# Brief
Which lines in the data below contain the word "právě"? Return each of them.

# Task data
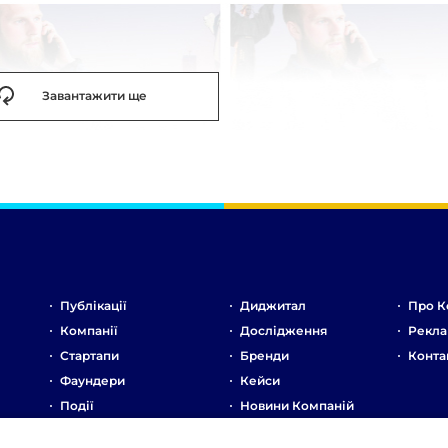
Завантажити ще
Публікації
Диджитал
Про К
Компанії
Дослідження
Рекла
Стартапи
Бренди
Конта
Фаундери
Кейси
Події
Новини Компаній
Ринок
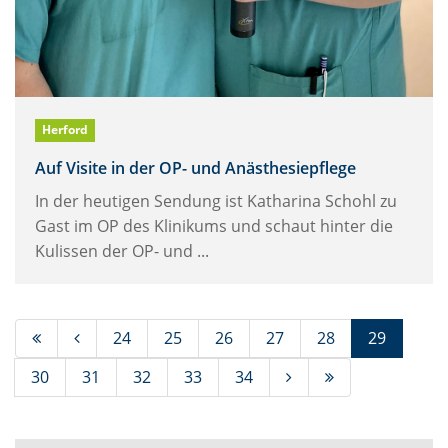
Herford
Auf Visite in der OP- und Anästhesiepflege
In der heutigen Sendung ist Katharina Schohl zu
Gast im OP des Klinikums und schaut hinter die
Kulissen der OP- und ...
(Standor
24
25
26
27
28
29
30
31
32
33
34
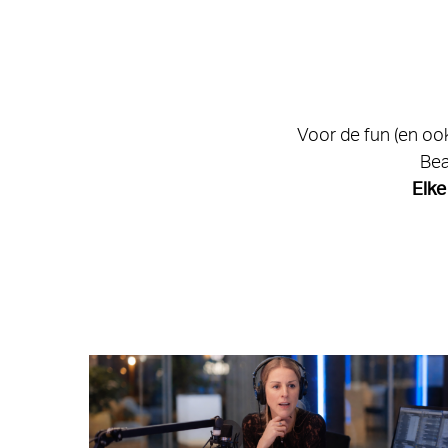
Voor de fun (en ook
Bea
Elke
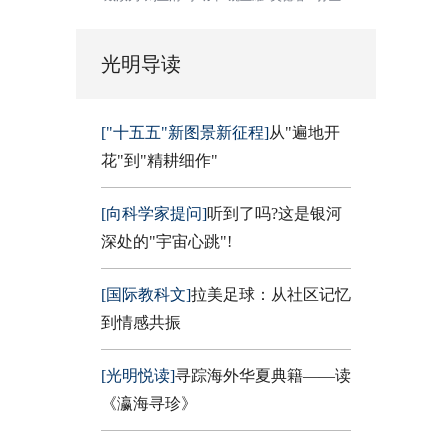
光明导读
["十五五"新图景新征程]
从"遍地开
花"到"精耕细作"
[向科学家提问]
听到了吗?这是银河
深处的"宇宙心跳"!
[国际教科文]
拉美足球：从社区记忆
到情感共振
[光明悦读]
寻踪海外华夏典籍——读
《瀛海寻珍》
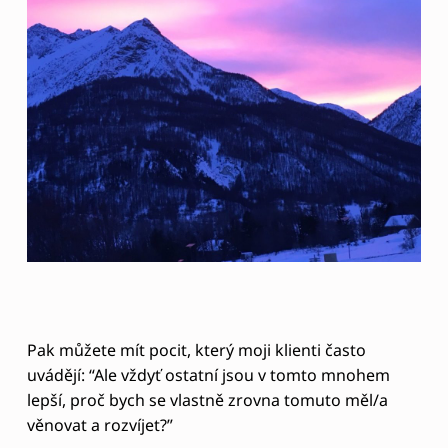
Pak můžete mít pocit, který moji klienti často
uvádějí: “Ale vždyť ostatní jsou v tomto mnohem
lepší, proč bych se vlastně zrovna tomuto měl/a
věnovat a rozvíjet?”
Někdy je třeba najít kombinaci svých silných
stránek, abyste uviděli
svoji jedinečnost
a odhalili
právě tu svoji naplňující vášeň.
Test na zjištění vášně
Pokud máte chuť zabývat se víc dopodrobna
zjištěním své vášně,
zkuste si zodpovědět 10
otázek v následujícím testu
. Díky svým odpovědím
můžete zjistit, v čem je právě pro vás dobré se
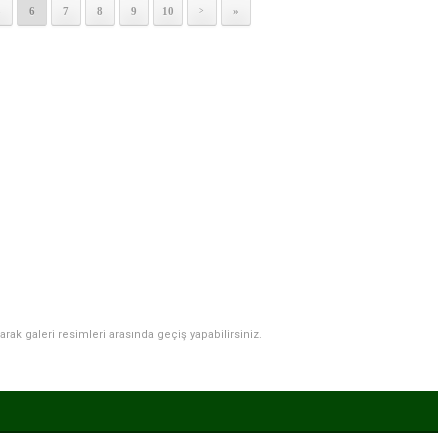
5
6
7
8
9
10
»
>
narak galeri resimleri arasında geçiş yapabilirsiniz.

# Answer space
právě tu svoji naplňující vášeň.
můžete zjistit, v čem je právě pro vás dobré se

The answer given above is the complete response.